More than 20 states are reporting seven-day averages in coronavirus-related deaths that are higher than at the end of June, underscoring the turnaround since May and June, when deaths declined nationally - which Trump had touted as a sign of progress.

Rep. Donna Shalala, D-Fla., whose district encompasses parts of Miami with widespread infections, pushed back on the notion that the new cases were limited to young, healthy people and weren't a cause for concern.

"It's the working poor, it's seniors, it's now young people, and it's totally out of control," Shalala, a former health and human services secretary, said on ABC News's "This Week." "We need to close down again ... That's our worst nightmare, and we're going to have to do that."

In Sunday's interview, Wallace noted that new cases had far outpaced increases in testing over the past month. He also confronted Trump about his incorrect and oft-repeated predictions that the virus would "disappear."

"I will be right eventually," Trump told the host. "You know I said, 'It's going to disappear.' I'll say it again."

"Does that discredit you?" Wallace asked.

Trump said he didn't think so. "It's going to disappear, and I'll be right," he said.

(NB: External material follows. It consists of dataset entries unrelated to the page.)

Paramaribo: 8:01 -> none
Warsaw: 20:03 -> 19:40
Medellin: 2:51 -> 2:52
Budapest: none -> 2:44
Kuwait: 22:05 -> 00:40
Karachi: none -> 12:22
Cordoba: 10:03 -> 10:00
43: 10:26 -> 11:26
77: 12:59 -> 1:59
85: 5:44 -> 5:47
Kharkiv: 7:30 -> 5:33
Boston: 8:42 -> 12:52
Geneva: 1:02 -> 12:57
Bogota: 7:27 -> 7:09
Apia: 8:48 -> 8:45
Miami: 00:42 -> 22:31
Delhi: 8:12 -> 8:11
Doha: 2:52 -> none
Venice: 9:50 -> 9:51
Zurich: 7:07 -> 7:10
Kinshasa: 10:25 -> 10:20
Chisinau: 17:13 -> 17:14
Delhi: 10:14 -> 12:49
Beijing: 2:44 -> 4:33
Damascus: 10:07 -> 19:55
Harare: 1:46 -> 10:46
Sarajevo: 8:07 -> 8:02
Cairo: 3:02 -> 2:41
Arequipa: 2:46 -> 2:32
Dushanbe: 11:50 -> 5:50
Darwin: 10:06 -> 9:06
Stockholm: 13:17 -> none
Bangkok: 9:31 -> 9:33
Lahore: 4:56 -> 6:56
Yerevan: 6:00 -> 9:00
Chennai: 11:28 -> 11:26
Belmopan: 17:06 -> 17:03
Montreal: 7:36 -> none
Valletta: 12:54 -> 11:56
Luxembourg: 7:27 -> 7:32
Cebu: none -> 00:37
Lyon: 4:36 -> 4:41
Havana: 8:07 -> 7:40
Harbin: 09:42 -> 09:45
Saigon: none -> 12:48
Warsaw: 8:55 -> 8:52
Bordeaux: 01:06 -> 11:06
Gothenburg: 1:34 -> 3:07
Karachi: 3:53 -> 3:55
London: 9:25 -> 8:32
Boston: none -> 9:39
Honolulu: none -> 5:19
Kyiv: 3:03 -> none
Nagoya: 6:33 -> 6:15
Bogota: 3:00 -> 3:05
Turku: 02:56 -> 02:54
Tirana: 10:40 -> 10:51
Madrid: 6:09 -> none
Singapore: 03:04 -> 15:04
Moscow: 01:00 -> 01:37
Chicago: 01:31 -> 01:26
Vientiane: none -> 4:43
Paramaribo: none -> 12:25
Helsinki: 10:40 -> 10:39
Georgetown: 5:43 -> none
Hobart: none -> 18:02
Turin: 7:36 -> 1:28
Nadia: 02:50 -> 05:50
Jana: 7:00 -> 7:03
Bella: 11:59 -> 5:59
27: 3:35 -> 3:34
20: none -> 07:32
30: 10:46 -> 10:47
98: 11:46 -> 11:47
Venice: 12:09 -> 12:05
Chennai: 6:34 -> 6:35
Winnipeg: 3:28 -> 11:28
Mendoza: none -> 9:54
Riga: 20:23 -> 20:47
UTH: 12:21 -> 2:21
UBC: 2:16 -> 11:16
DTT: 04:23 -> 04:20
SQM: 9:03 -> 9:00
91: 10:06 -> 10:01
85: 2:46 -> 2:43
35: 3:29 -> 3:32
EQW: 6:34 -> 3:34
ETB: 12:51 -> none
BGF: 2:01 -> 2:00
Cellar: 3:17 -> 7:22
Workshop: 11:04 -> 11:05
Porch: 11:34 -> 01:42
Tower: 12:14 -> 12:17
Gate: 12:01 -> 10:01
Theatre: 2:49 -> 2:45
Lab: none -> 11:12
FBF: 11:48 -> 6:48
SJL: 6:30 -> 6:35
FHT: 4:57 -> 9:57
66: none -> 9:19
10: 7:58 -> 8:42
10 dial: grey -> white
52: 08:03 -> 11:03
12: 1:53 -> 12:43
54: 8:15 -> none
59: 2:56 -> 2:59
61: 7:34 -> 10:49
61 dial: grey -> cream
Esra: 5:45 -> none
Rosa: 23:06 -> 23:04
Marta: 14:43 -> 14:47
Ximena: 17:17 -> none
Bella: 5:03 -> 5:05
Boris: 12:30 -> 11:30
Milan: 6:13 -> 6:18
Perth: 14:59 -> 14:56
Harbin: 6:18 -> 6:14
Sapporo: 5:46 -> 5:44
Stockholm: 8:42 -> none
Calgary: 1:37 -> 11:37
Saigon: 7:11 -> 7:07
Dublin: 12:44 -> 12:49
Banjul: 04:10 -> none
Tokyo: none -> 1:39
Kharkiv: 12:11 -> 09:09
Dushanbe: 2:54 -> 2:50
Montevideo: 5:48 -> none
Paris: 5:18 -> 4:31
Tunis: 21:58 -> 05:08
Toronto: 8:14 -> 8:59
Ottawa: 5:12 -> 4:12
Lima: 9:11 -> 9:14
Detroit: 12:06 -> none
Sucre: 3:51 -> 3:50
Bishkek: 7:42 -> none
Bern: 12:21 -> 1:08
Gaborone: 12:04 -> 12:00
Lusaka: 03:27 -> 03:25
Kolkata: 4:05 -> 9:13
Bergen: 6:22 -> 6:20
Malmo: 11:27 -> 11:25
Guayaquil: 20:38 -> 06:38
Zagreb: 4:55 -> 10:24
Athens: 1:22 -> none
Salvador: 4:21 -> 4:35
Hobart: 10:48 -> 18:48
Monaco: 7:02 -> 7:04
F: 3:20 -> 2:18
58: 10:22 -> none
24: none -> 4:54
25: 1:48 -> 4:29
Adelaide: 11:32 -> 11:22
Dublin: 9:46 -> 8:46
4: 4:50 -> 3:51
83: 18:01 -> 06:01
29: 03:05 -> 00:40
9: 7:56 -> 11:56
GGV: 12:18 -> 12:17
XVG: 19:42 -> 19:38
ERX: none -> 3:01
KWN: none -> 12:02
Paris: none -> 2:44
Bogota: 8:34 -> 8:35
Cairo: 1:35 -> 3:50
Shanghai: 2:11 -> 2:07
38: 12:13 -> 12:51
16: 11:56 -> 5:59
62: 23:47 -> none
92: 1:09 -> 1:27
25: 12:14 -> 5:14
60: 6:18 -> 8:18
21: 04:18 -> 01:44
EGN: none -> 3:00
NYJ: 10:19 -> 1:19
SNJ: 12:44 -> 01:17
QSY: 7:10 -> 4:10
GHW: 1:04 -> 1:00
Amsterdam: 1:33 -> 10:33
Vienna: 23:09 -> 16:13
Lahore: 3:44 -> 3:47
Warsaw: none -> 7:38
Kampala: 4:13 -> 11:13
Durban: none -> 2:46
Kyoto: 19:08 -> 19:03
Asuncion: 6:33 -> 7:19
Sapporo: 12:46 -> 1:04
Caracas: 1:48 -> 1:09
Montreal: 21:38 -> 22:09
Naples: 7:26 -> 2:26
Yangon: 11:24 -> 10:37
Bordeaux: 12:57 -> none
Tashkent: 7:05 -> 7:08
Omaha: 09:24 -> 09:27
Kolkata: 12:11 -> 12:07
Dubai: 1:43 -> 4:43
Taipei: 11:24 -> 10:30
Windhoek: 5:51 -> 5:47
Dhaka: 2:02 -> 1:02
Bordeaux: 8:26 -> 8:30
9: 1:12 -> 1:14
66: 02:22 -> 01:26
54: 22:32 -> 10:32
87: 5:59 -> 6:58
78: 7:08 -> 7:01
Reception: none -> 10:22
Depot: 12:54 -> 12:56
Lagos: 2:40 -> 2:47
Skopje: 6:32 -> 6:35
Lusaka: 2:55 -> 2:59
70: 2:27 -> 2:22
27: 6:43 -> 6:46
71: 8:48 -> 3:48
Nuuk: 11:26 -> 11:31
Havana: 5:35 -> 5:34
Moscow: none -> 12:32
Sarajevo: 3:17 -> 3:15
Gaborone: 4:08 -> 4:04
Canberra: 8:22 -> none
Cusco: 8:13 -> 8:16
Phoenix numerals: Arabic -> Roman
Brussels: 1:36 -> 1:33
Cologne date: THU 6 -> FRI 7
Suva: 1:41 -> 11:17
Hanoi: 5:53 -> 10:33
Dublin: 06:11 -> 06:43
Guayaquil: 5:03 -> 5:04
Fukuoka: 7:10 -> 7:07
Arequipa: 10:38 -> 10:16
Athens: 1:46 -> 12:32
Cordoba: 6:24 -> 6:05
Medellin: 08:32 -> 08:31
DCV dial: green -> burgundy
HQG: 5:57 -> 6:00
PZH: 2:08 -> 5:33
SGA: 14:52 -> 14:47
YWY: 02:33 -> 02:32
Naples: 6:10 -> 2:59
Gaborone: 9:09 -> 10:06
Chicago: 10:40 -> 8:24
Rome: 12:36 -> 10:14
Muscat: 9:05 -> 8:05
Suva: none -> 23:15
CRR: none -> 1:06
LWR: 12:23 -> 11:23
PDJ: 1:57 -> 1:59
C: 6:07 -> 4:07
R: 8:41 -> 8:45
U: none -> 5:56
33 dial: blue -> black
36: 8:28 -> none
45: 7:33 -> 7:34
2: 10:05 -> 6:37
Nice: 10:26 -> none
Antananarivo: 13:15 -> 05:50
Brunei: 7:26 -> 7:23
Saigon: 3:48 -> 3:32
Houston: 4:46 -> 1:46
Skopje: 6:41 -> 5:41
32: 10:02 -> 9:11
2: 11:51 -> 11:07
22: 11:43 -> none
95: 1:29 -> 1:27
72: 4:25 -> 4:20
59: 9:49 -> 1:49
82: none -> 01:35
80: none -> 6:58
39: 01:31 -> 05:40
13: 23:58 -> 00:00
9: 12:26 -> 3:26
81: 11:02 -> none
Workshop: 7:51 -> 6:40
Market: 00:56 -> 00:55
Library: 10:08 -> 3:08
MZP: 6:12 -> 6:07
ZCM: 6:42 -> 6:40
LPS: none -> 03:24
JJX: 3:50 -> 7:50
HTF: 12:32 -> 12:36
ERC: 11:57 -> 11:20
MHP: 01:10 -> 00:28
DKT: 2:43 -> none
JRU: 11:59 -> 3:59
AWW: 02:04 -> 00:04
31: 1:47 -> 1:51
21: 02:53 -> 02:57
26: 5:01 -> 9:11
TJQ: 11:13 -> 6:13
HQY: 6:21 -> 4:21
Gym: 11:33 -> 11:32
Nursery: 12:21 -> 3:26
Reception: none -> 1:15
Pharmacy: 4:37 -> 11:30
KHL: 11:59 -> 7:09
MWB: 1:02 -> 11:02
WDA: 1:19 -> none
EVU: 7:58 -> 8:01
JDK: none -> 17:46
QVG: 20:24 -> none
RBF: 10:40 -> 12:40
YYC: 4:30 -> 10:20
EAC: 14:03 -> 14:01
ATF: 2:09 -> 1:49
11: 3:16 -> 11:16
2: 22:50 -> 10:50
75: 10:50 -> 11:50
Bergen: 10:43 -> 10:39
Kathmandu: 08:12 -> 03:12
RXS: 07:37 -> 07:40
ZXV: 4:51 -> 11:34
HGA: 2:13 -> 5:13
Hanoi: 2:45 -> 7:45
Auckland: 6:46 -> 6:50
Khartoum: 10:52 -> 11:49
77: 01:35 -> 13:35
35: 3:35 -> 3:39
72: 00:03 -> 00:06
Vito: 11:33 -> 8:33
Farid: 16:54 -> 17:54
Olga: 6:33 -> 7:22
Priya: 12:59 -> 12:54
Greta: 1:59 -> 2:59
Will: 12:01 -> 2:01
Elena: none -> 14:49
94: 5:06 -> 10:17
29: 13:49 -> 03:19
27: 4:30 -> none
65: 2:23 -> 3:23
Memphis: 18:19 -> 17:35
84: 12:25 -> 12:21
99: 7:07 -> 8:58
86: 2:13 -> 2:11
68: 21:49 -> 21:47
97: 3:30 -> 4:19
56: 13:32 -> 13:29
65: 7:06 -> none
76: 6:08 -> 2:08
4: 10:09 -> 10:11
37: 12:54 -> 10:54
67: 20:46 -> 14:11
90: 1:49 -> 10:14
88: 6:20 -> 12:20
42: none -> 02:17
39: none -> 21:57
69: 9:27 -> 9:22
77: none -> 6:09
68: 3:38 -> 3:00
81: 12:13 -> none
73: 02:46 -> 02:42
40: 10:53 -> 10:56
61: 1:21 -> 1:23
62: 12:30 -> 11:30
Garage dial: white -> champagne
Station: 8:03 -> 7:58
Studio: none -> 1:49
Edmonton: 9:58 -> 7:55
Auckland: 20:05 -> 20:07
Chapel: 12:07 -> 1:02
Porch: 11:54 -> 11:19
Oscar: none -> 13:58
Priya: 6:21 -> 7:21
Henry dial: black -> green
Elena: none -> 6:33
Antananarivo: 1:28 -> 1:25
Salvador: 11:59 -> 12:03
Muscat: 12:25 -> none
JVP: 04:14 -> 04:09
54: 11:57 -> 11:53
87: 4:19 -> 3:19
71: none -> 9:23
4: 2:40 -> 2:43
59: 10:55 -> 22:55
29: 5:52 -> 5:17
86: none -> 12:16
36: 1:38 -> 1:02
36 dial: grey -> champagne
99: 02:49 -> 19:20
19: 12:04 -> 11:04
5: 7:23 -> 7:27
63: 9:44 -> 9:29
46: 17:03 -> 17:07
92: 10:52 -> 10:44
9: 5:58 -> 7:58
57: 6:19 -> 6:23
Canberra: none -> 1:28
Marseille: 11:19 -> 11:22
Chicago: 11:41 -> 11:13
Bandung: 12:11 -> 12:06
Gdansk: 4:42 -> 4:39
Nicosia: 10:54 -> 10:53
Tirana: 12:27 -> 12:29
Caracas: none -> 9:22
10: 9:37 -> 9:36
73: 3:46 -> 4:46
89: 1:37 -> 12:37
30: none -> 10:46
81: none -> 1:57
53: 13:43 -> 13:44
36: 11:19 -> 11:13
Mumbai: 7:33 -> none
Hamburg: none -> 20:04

The president's dismissive attitude toward the coronavirus appears to be costing him public support as the 2020 presidential election draws closer. The approval rating for his handling of the pandemic has dropped 28 points since March as he has disregarded health experts and sowed confusion about the importance of public health measures, according to a new Post-ABC News poll. Thirty-eight percent of Americans currently approve of his handling of the pandemic, compared with 60 percent who disapprove.

The White House's approach to the pandemic is also starting to put Trump at odds with fellow Republicans as Congress debates another round of coronavirus relief funding. The administration is seeking to block billions of dollars for states to conduct testing and contact tracing, along with billions of dollars that Republican lawmakers want to allocate for the Centers for Disease Control and Prevention. Officials speaking on the condition of anonymity to reveal confidential deliberations said the administration's stance had angered some Republican senators, who were pushing to secure the funds.

The country's already feeble coronavirus testing system is under increased strain from the wave of new infections, with labs in some places taking a week or more to provide results to patients. Health experts say such wait times render tests useless in efforts to control the spread of the virus.

"The national testing scene is a complete disgrace," Colorado Gov. Jared Polis, a Democrat, told NBC News's "Meet the Press" on Sunday, adding that tests sent to out-of-state private labs were taking as many as nine days to return results.

Once a test is delayed for more than 48 hours, it becomes "not very useful for clinical decision-making," former Food and Drug Administration commissioner Scott Gottlieb said on CBS News's "Face the Nation."

"We've had plenty of time to get this right," he said. "What we don't have is excess capacity that we can surge into these epidemic cities." Testing companies were falling behind not just in hotbeds such as California, Florida and Texas, he said, "but now they're pulling testing out of other regions and you're seeing delays there."

With little leadership from the federal government, state and local officials were pressing forward with a patchwork of efforts to control their own outbreaks.

In Los Angeles, where cases have reached record levels, Mayor Eric Garcetti, a Democrat, warned that the city was "on the brink" of another stay-at-home order. He told CNN's "State of the Union" that the city reopened too quickly and called for patience as businesses shuttered again. "We have to be as vigilant today as we were the first day," he said.

A growing number of states have instituted mask requirements, with governors from both major parties urging people to stop politicizing the issue. "It shouldn't be about politics," Arkansas Gov. Asa Hutchinson, a Republican, who last week issued a statewide requirement for people to wear face masks in public, told ABC on Sunday. "It's not popular, it's not something that we want to do, it's not the first lever we pull, but it is one that when the data says it's necessary, we do it, and I think this is the right approach that we have to take."